これまで娘と向き合う時間がほとんどなかった分、一緒にいる時間が増えると、生活態度のあれこれが目に付くようになった。でも、そこで小言を言ったらケンカになるだけ。ぐっと我慢しつづけたある日の夕飯時のことだった。
由美さんが最後まで箸をつけずに残していた刺身を、もう食べないのだと思った吉川さんが飼い猫に与えると、「『子どもより猫が大事なの』と、大変な剣幕で怒り出したのです。その後も、『ママはずっと私より仕事、私より教え子だった。いつも私は後回し』と泣き出してしまって」。

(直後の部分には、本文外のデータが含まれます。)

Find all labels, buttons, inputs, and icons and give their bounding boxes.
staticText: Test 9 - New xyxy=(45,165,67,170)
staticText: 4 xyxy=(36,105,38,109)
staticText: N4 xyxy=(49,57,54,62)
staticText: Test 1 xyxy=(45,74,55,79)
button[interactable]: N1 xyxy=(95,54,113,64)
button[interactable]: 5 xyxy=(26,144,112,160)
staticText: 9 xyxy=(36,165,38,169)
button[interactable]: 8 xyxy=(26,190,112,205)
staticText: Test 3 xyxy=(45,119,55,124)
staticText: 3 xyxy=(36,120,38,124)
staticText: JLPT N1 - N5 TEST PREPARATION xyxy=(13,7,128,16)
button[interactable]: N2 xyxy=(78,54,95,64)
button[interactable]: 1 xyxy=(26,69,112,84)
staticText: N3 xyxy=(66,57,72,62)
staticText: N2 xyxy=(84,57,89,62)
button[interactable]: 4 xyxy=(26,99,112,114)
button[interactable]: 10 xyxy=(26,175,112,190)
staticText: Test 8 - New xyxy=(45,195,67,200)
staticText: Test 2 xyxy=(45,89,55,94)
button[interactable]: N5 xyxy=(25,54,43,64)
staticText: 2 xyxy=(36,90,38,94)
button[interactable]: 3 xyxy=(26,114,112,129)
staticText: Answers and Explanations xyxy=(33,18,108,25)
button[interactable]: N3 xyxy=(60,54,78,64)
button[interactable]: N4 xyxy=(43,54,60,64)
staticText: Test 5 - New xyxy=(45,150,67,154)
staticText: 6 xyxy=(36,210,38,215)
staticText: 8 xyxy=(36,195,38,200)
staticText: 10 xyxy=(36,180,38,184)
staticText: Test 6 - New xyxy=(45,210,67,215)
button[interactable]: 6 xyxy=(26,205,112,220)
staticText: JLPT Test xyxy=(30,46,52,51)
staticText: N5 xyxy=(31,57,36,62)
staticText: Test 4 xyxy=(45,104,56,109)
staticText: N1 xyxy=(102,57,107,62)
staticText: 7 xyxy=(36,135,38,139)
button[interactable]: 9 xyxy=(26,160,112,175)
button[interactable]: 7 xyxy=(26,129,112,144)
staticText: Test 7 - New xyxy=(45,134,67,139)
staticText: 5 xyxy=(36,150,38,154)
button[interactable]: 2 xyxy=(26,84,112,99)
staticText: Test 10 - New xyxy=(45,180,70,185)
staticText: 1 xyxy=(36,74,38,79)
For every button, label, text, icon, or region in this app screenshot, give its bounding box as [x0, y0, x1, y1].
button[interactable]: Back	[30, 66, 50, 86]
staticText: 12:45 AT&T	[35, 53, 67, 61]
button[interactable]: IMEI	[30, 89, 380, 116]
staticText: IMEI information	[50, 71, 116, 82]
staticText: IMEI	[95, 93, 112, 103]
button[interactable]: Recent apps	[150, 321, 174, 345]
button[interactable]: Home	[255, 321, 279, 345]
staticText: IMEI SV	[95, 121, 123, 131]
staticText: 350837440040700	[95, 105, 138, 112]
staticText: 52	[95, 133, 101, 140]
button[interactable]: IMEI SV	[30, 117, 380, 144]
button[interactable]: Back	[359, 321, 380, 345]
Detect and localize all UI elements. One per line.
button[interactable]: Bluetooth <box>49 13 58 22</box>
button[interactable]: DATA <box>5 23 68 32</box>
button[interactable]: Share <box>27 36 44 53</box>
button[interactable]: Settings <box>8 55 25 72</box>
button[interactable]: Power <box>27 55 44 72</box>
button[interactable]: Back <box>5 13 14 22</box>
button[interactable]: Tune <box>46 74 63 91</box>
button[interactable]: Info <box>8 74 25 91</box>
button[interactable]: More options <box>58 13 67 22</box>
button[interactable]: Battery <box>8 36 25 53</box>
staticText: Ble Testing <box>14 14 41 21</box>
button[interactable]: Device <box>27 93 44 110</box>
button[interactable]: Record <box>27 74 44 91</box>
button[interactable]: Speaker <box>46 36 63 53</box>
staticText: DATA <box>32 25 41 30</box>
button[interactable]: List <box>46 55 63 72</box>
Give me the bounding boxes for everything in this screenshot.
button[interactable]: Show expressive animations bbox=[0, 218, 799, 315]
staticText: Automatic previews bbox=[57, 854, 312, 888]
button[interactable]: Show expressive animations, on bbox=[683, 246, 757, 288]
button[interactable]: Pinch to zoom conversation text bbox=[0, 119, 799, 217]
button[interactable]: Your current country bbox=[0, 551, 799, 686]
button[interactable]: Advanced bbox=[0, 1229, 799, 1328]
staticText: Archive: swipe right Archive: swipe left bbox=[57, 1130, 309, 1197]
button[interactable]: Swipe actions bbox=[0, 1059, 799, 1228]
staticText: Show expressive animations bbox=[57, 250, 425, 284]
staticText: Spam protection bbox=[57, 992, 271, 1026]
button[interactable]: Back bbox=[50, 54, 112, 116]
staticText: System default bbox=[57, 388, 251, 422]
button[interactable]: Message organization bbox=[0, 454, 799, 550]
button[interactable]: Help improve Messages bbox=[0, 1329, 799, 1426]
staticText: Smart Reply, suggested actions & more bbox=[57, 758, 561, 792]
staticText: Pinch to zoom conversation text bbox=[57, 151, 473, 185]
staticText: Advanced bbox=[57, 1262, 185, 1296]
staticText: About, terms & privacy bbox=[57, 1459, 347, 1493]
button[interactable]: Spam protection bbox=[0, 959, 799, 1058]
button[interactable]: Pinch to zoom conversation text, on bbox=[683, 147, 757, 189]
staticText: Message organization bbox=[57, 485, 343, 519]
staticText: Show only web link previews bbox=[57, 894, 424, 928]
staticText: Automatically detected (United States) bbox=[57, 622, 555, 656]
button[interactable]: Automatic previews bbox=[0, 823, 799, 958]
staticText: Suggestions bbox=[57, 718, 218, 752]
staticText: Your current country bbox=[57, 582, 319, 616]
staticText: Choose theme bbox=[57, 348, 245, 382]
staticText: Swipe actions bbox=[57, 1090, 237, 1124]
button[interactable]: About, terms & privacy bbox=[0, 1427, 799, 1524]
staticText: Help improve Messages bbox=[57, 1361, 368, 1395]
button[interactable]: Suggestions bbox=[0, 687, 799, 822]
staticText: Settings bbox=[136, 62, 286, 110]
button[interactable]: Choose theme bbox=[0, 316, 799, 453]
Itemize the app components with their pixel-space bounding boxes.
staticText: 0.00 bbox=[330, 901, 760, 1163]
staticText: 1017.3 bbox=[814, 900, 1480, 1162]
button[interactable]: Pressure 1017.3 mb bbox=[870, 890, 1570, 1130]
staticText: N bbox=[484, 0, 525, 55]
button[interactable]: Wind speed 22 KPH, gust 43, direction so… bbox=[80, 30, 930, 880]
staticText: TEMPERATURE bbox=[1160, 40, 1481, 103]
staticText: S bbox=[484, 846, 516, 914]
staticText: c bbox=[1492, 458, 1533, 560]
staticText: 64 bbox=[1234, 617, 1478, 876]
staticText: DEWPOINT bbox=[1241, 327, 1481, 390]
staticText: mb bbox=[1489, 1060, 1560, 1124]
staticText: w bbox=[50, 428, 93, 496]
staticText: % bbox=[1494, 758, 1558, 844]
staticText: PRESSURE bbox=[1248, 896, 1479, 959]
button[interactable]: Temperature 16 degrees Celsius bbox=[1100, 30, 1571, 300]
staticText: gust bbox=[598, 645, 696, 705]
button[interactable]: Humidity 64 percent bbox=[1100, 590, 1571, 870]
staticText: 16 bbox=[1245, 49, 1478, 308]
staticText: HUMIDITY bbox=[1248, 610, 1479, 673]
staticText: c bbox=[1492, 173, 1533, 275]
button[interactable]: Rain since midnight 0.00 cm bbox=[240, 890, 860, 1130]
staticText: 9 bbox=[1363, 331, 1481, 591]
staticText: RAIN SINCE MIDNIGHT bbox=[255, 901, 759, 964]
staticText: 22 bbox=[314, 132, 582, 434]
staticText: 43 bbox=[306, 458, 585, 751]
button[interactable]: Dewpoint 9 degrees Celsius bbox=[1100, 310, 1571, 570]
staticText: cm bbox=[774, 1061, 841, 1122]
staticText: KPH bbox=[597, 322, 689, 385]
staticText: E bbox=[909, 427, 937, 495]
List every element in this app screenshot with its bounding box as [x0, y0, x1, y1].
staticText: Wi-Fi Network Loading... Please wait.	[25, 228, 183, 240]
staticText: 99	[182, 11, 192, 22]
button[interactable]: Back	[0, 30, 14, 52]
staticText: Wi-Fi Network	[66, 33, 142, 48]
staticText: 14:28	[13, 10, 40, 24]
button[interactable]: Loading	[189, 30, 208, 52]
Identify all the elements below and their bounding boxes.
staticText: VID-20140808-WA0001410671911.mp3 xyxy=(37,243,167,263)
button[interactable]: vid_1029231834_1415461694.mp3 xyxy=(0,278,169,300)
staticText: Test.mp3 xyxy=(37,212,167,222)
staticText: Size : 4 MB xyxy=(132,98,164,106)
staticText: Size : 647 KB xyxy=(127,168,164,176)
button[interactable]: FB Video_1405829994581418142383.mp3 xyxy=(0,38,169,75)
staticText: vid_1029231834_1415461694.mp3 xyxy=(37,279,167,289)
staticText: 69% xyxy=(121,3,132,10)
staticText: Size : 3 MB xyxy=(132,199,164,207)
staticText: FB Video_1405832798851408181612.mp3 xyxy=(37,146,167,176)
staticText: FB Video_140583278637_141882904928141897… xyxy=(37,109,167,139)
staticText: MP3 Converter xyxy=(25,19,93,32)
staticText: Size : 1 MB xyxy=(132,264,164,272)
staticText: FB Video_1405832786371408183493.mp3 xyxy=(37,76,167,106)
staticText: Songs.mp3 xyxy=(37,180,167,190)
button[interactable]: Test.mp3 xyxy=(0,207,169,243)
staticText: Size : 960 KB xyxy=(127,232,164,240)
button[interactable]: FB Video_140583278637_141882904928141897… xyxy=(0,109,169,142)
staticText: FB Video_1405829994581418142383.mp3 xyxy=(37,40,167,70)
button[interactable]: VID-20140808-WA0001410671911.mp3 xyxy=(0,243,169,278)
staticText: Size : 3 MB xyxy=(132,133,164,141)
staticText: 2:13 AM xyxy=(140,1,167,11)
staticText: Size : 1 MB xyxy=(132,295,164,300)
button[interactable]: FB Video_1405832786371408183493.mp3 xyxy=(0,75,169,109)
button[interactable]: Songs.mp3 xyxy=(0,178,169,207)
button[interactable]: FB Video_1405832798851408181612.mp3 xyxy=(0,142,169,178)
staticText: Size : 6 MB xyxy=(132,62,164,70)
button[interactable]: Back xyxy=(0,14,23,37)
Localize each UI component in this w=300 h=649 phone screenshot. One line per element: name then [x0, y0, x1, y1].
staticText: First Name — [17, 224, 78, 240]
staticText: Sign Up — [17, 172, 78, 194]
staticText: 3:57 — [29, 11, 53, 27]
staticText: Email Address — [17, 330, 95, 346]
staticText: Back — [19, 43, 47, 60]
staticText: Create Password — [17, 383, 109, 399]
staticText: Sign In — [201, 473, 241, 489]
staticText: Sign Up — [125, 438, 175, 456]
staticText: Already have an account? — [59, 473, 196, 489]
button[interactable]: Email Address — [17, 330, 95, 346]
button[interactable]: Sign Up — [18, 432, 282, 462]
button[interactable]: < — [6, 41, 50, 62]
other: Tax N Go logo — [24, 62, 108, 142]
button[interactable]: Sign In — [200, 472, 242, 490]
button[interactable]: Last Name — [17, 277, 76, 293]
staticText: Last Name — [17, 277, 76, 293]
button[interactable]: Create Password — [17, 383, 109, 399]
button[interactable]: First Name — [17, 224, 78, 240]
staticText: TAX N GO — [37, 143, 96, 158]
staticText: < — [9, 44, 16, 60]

小さい頃に甘えられなかった分、子ども返りをしているのかもしれないと語る吉川さん。ただその時、泣きながら娘が放った、「ママと私は違うの。私はママのように生きられない。私に何も期待しないで」という言葉が胸に刺さっていた。
「将来のため、常に努力してきた私の人生は、娘の目にどう映っているのでしょう」
どこで自分たちの生き方はすれ違ってしまったのか。今も悩みは尽きないそうだ。
「ありがとう」と言われたことがない
「昨年のクリスマスイブ以来、娘と2人だけで会うことはなくなりました。『遊びに行っていい?』と電話してきては訪ねてくる孫を、娘はわが家の玄関先まで送り届けるだけ。私の顔を見ようともしないんですよ」
と、ため息をつくのは、兵庫県在住の梅木美枝さん(65歳)。現在は、定年退職した70代の夫と2人暮らし。長男一家は東京に住んでいるが、短大を出て地元で就職した娘の春香さん(38歳)は、車で30分ほどの場所に暮らしている。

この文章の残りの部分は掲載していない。